---------- Excerpted records ----------
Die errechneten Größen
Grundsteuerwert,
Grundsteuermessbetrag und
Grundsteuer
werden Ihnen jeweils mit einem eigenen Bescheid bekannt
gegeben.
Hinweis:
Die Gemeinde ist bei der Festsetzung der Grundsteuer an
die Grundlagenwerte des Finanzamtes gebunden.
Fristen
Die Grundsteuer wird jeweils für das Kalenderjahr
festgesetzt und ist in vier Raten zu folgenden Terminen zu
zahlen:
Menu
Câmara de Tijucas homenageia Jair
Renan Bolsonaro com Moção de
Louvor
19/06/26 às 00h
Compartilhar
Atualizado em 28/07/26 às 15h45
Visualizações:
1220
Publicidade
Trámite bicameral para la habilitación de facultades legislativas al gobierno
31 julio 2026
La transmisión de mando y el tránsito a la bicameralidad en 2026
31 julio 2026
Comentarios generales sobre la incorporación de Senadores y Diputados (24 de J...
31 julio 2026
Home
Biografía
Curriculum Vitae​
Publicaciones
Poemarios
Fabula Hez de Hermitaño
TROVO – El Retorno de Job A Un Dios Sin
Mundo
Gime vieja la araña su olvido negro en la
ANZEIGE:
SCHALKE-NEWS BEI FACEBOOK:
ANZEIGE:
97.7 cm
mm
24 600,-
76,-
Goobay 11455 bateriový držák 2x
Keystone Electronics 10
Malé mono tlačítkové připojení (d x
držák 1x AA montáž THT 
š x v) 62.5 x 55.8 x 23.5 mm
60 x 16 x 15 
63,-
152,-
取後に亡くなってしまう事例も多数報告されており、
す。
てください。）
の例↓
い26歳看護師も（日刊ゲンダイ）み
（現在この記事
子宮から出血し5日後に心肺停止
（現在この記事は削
----------
---------- Excerpted records ----------
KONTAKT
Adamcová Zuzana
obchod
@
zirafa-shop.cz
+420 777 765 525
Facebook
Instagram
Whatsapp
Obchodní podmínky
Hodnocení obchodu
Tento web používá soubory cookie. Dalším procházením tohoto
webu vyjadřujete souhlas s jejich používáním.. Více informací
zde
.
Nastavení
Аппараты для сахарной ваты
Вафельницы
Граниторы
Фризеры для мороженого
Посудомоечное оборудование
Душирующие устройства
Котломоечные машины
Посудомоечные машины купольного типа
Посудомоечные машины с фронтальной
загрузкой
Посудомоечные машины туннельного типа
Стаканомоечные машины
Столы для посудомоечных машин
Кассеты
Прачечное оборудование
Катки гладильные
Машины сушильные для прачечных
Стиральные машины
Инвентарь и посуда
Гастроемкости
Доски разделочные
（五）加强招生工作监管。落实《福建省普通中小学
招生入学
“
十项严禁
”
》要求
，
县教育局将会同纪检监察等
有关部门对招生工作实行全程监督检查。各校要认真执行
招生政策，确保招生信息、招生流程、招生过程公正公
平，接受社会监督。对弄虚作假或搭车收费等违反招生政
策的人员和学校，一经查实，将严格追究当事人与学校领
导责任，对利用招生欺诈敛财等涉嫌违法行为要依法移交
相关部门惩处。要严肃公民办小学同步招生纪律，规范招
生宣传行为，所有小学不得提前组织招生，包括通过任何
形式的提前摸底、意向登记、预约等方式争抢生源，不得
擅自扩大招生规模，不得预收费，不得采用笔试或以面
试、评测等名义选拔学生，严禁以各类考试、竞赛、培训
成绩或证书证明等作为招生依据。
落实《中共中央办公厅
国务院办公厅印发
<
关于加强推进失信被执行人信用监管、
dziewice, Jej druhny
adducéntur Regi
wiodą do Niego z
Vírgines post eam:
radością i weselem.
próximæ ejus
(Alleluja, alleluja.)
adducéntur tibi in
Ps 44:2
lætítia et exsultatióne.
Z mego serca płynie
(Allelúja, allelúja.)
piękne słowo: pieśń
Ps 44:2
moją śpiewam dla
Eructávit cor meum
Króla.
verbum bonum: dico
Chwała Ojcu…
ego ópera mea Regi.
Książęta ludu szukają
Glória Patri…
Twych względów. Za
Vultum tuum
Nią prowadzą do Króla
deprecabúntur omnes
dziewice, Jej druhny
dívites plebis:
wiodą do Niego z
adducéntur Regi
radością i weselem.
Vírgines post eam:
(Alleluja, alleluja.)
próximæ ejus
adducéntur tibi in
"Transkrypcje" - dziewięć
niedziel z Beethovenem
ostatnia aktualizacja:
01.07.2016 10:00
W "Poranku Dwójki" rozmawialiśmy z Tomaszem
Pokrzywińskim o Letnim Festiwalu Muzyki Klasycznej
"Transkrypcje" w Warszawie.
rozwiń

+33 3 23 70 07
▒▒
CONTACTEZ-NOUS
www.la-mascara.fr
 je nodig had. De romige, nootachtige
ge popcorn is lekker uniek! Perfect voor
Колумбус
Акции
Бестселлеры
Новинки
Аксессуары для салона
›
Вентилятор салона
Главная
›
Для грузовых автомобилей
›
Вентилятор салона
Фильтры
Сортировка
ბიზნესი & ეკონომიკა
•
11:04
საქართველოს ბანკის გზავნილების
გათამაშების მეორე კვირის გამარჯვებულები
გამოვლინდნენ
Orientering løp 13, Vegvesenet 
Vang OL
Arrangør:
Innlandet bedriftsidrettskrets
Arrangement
----------
__Task to complete__
Search the listing above for the lines with "გათამაშების მეორე კვირის გამარჯვებულები" and "Arrangement", then output those lines and all lines between them exactly.

__Exercise response__
გათამაშების მეორე კვირის გამარჯვებულები
გამოვლინდნენ
Orientering løp 13, Vegvesenet 
Vang OL
Arrangør:
Innlandet bedriftsidrettskrets
Arrangement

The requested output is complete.